> [Problem description]: Nothing but the lines below from the first through the one with "Widerrufsrecht" should appear, printed exactly; please leave pictures out.

> [Recorded data]:

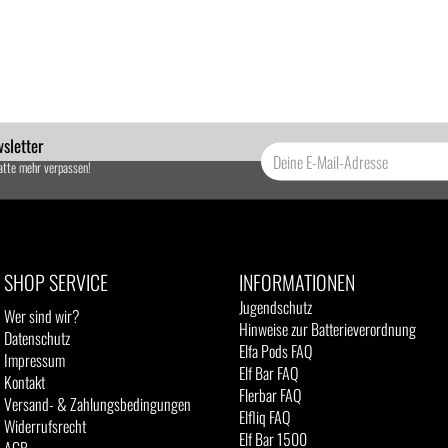
sletter
atte mehr verpassen!
SHOP SERVICE
INFORMATIONEN
Jugendschutz
Wer sind wir?
Hinweise zur Batterieverordnung
Datenschutz
Elfa Pods FAQ
Impressum
Elf Bar FAQ
Kontakt
Flerbar FAQ
Versand- & Zahlungsbedingungen
Elfliq FAQ
Widerrufsrecht
Elf Bar 1500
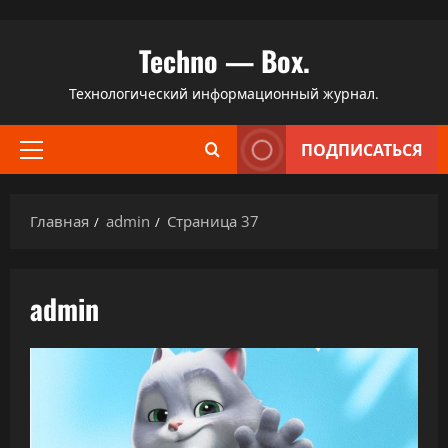
Перейти
Techno — Box.
к
содержимому
Технологический информационный журнал.
ПОДПИСАТЬСЯ
Основное
меню
Главная
admin
Страница 37
admin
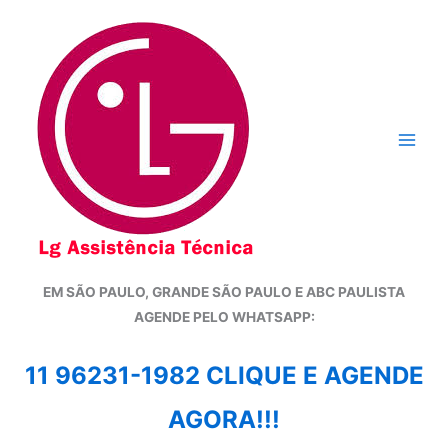
Ir
para
o
conteúdo
EM SÃO PAULO, GRANDE SÃO PAULO E ABC PAULISTA
A
GENDE PELO WHATSAPP:
11 96231-1982 CLIQUE E AGENDE
AGORA!!!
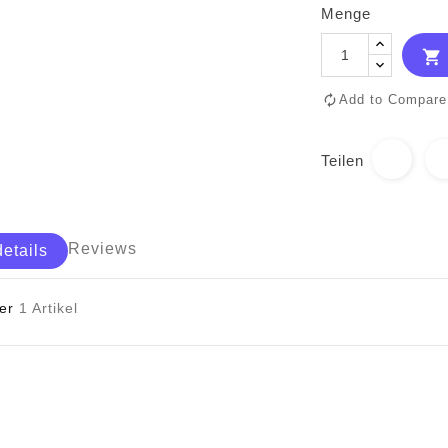
Menge

Add to Compare
Teilen
Reviews
details
er
1 Artikel
*Sofern nicht anders angegeben sind 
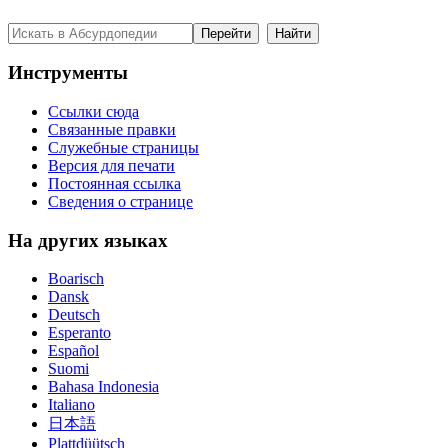
Инструменты
Ссылки сюда
Связанные правки
Служебные страницы
Версия для печати
Постоянная ссылка
Сведения о странице
На других языках
Boarisch
Dansk
Deutsch
Esperanto
Español
Suomi
Bahasa Indonesia
Italiano
日本語
Plattdüütsch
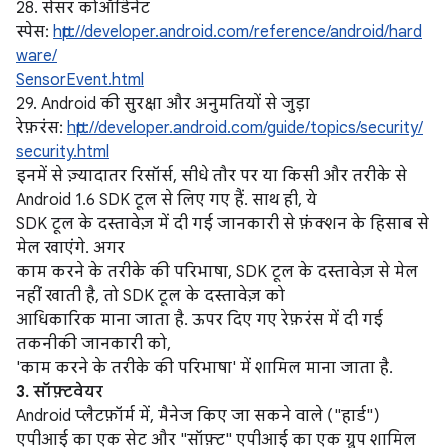
28. सेंसर कोऑर्डिनेट
स्पेस:
http://developer.android.com/reference/android/hard
ware/
SensorEvent.html
29. Android की सुरक्षा और अनुमतियों से जुड़ा
रेफ़रंस:
http://developer.android.com/guide/topics/security/
security.html
इनमें से ज़्यादातर रिसॉर्स, सीधे तौर पर या किसी और तरीके से
Android 1.6 SDK टूल से लिए गए हैं. साथ ही, ये
SDK टूल के दस्तावेज़ में दी गई जानकारी से फ़ंक्शन के हिसाब से
मेल खाएंगे. अगर
काम करने के तरीके की परिभाषा, SDK टूल के दस्तावेज़ से मेल
नहीं खाती है, तो SDK टूल के दस्तावेज़ को
आधिकारिक माना जाता है. ऊपर दिए गए रेफ़रंस में दी गई
तकनीकी जानकारी को,
'काम करने के तरीके की परिभाषा' में शामिल माना जाता है.
3. सॉफ़्टवेयर
Android प्लैटफ़ॉर्म में, मैनेज किए जा सकने वाले ("हार्ड")
एपीआई का एक सेट और "सॉफ़्ट" एपीआई का एक ग्रुप शामिल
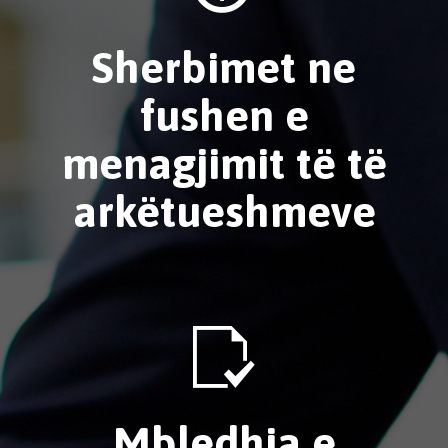
Sherbimet ne
fushen e
menagjimit të të
arkëtueshmeve

Mbledhja e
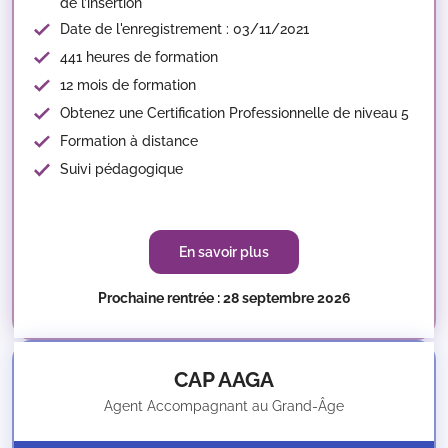
de l’insertion
Date de l'enregistrement : 03/11/2021
441 heures de formation
12 mois de formation
Obtenez une Certification Professionnelle de niveau 5
Formation à distance
Suivi pédagogique
En savoir plus
Prochaine rentrée : 28 septembre 2026
CAP AAGA
Agent Accompagnant au Grand-Âge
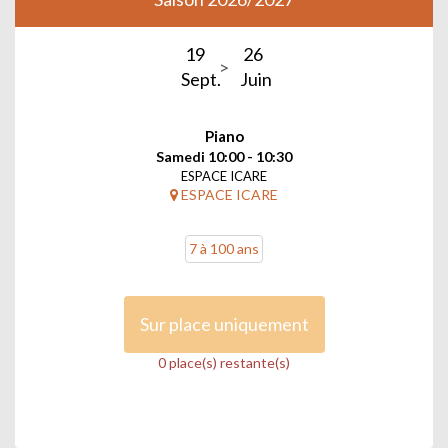
19
26
Sept.
Juin
Piano
Samedi 10:00 - 10:30
ESPACE ICARE
ESPACE ICARE
7 à 100 ans
Sur place uniquement
0 place(s) restante(s)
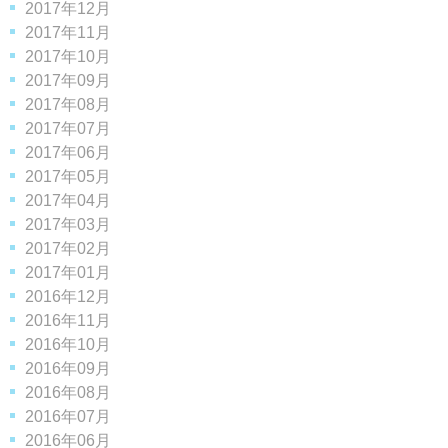
2017年12月
2017年11月
2017年10月
2017年09月
2017年08月
2017年07月
2017年06月
2017年05月
2017年04月
2017年03月
2017年02月
2017年01月
2016年12月
2016年11月
2016年10月
2016年09月
2016年08月
2016年07月
2016年06月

> [Result for this task]:
sletter
atte mehr verpassen!
SHOP SERVICE
INFORMATIONEN
Jugendschutz
Wer sind wir?
Hinweise zur Batterieverordnung
Datenschutz
Elfa Pods FAQ
Impressum
Elf Bar FAQ
Kontakt
Flerbar FAQ
Versand- & Zahlungsbedingungen
Elfliq FAQ
Widerrufsrecht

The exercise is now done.